**Instructions for the task**.
Everything in the listing below should be written out again exactly, except the pictures.

*** Working data ***

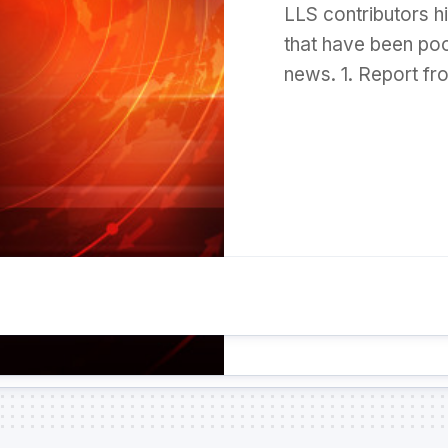
LLS contributors h
that have been poo
news. 1. Report fr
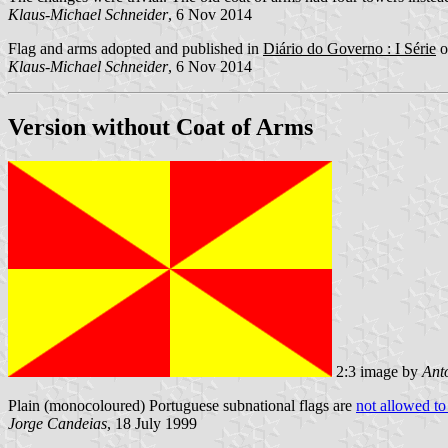
Klaus-Michael Schneider
, 6 Nov 2014
Flag and arms adopted and published in
Diário do Governo : I Série
o
Klaus-Michael Schneider
, 6 Nov 2014
Version without Coat of Arms
2:3 image by
Ant
Plain (monocoloured) Portuguese subnational flags are
not allowed to
Jorge Candeias
, 18 July 1999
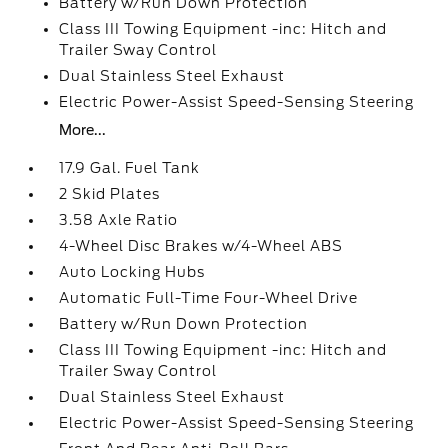
Battery w/Run Down Protection
Class III Towing Equipment -inc: Hitch and
Trailer Sway Control
Dual Stainless Steel Exhaust
Electric Power-Assist Speed-Sensing Steering
More...
17.9 Gal. Fuel Tank
2 Skid Plates
3.58 Axle Ratio
4-Wheel Disc Brakes w/4-Wheel ABS
Auto Locking Hubs
Automatic Full-Time Four-Wheel Drive
Battery w/Run Down Protection
Class III Towing Equipment -inc: Hitch and
Trailer Sway Control
Dual Stainless Steel Exhaust
Electric Power-Assist Speed-Sensing Steering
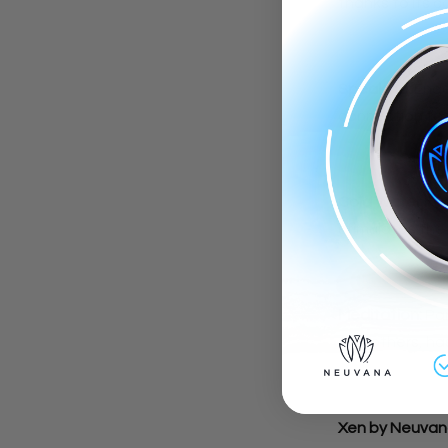
thanks to its c
Speaking:
Enga
connection to 
Cold Water Fa
stimulates the 
Meditation:
Par
and others, ha
Xen by Neuvan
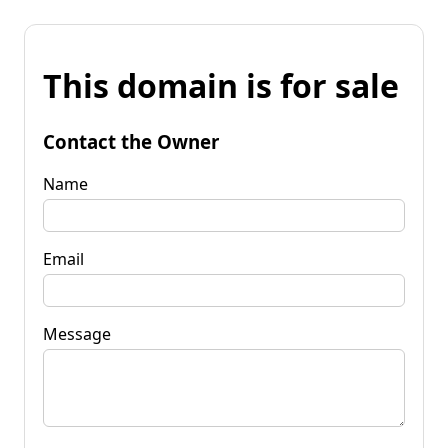
This domain is for sale
Contact the Owner
Name
Email
Message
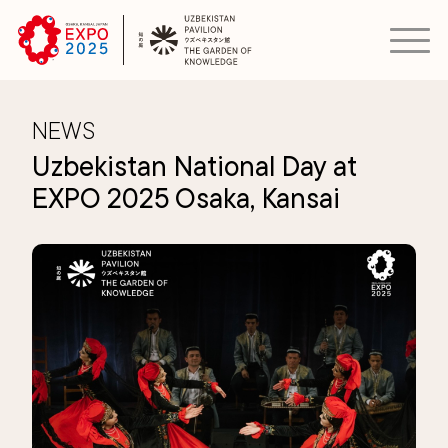
NEWS
Uzbekistan National Day at
EXPO 2025 Osaka, Kansai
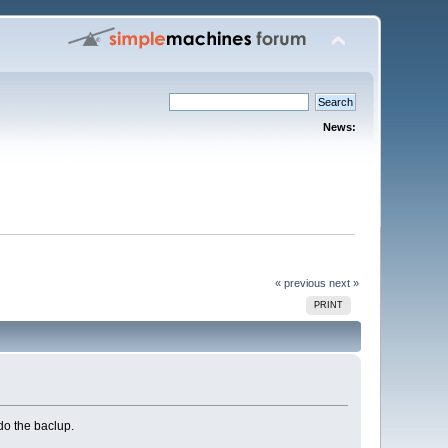
News:
« previous
next »
PRINT
do the baclup.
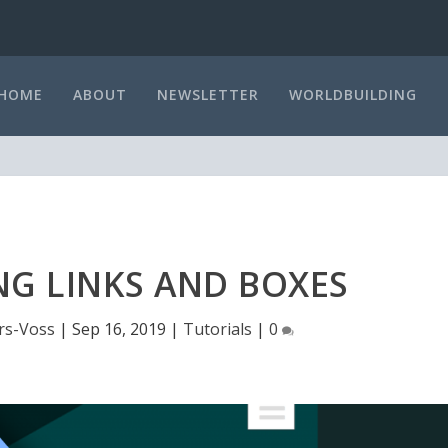
HOME
ABOUT
NEWSLETTER
WORLDBUILDING
NG LINKS AND BOXES
rs-Voss
|
Sep 16, 2019
|
Tutorials
|
0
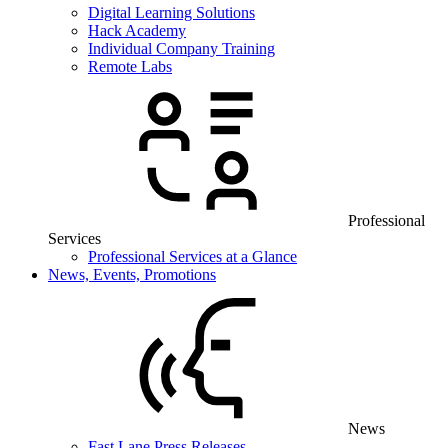
Digital Learning Solutions
Hack Academy
Individual Company Training
Remote Labs
Professional
Services
Professional Services at a Glance
News, Events, Promotions
News
Fast Lane Press Releases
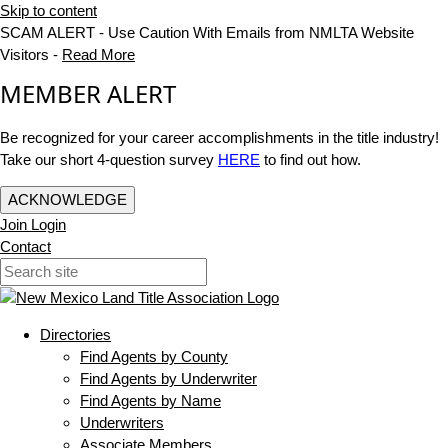
Skip to content
SCAM ALERT - Use Caution With Emails from NMLTA Website
Visitors -
Read More
MEMBER ALERT
Be recognized for your career accomplishments in the title industry!
Take our short 4-question survey
HERE
to find out how.
ACKNOWLEDGE
Join
Login
Contact
Directories
Find Agents by County
Find Agents by Underwriter
Find Agents by Name
Underwriters
Associate Members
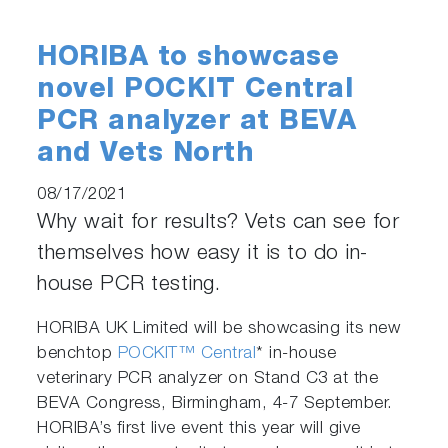
HORIBA to showcase
novel POCKIT Central
PCR analyzer at BEVA
and Vets North
08/17/2021
Why wait for results? Vets can see for
themselves how easy it is to do in-
house PCR testing.
HORIBA UK Limited will be showcasing its new
benchtop
POCKIT™ Central
* in-house
veterinary PCR analyzer on Stand C3 at the
BEVA Congress, Birmingham, 4-7 September.
HORIBA’s first live event this year will give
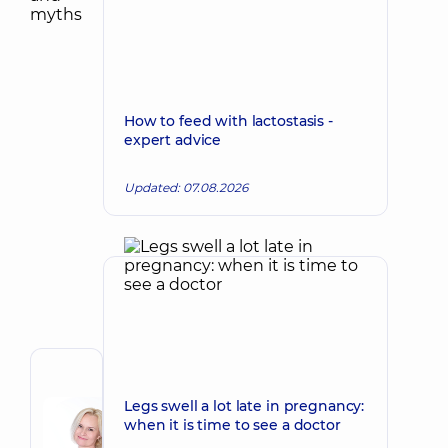
How to feed with lactostasis -
expert advice
Updated: 07.08.2026
Author
Korkh
Legs swell a lot late in pregnancy:
when it is time to see a doctor
Nataliia
Make an appointment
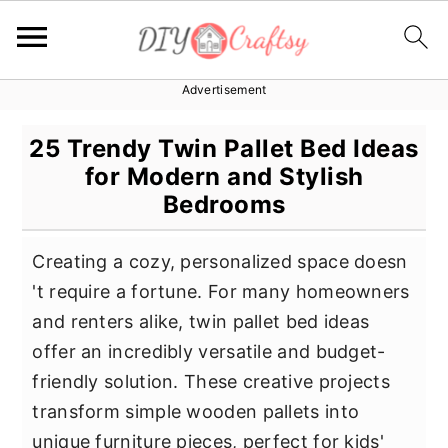
Advertisement
S
S
S
k
k
k
25 Trendy Twin Pallet Bed Ideas
i
i
i
for Modern and Stylish
p
p
p
Bedrooms
t
t
t
o
o
o
Creating a cozy, personalized space doesn
p
m
p
't require a fortune. For many homeowners
r
a
r
and renters alike, twin pallet bed ideas
i
i
i
offer an incredibly versatile and budget-
m
n
m
friendly solution. These creative projects
a
c
a
transform simple wooden pallets into
r
o
r
unique furniture pieces, perfect for kids'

***

**Result**.
LLS contributors h
that have been poo
news. 1. Report fr
Klaus-Michael Schneider
, 6 Nov 2014
Flag and arms adopted and published in
Diário do Governo : I Série
o
Klaus-Michael Schneider
, 6 Nov 2014
Version without Coat of Arms
2:3 image by
Ant
Plain (monocoloured) Portuguese subnational flags are
not allowed to
Jorge Candeias
, 18 July 1999
Battery w/Run Down Protection
Class III Towing Equipment -inc: Hitch and
Trailer Sway Control
Dual Stainless Steel Exhaust
Electric Power-Assist Speed-Sensing Steering
More...
17.9 Gal. Fuel Tank
2 Skid Plates
3.58 Axle Ratio
4-Wheel Disc Brakes w/4-Wheel ABS
Auto Locking Hubs
Automatic Full-Time Four-Wheel Drive
Battery w/Run Down Protection
Class III Towing Equipment -inc: Hitch and
Trailer Sway Control
Dual Stainless Steel Exhaust
Electric Power-Assist Speed-Sensing Steering
thanks to its c
Speaking:
Enga
connection to 
Cold Water Fa
stimulates the 
Meditation:
Par
and others, ha
Xen by Neuvan
This domain is for sale
Contact the Owner
Name
Email
Message
NEWS
Uzbekistan National Day at
EXPO 2025 Osaka, Kansai
News:
« previous
next »
PRINT
do the baclup.
HOME
ABOUT
NEWSLETTER
WORLDBUILDING
NG LINKS AND BOXES
rs-Voss
|
Sep 16, 2019
|
Tutorials
|
0
Digital Learning Solutions
Hack Academy
Individual Company Training
Remote Labs
Professional
Services
Professional Services at a Glance
News, Events, Promotions
News
Fast Lane Press Releases
Skip to content
SCAM ALERT - Use Caution With Emails from NMLTA Website
Visitors -
Read More
MEMBER ALERT
Be recognized for your career accomplishments in the title industry!
Take our short 4-question survey
HERE
to find out how.
ACKNOWLEDGE
Join
Login
Contact
Directories
Find Agents by County
Find Agents by Underwriter
Find Agents by Name
Underwriters
Associate Members
HORIBA to showcase
novel POCKIT Central
PCR analyzer at BEVA
and Vets North
08/17/2021
Why wait for results? Vets can see for
themselves how easy it is to do in-
house PCR testing.
HORIBA UK Limited will be showcasing its new
benchtop
POCKIT™ Central
* in-house
veterinary PCR analyzer on Stand C3 at the
BEVA Congress, Birmingham, 4-7 September.
HORIBA’s first live event this year will give
How to feed with lactostasis -
expert advice
Updated: 07.08.2026
Author
Korkh
Legs swell a lot late in pregnancy:
when it is time to see a doctor
Nataliia
Make an appointment
Advertisement
S
S
S
k
k
k
25 Trendy Twin Pallet Bed Ideas
i
i
i
for Modern and Stylish
p
p
p
Bedrooms
t
t
t
o
o
o
Creating a cozy, personalized space doesn
p
m
p
't require a fortune. For many homeowners
r
a
r
and renters alike, twin pallet bed ideas
i
i
i
offer an incredibly versatile and budget-
m
n
m
friendly solution. These creative projects
a
c
a
transform simple wooden pallets into
r
o
r
unique furniture pieces, perfect for kids'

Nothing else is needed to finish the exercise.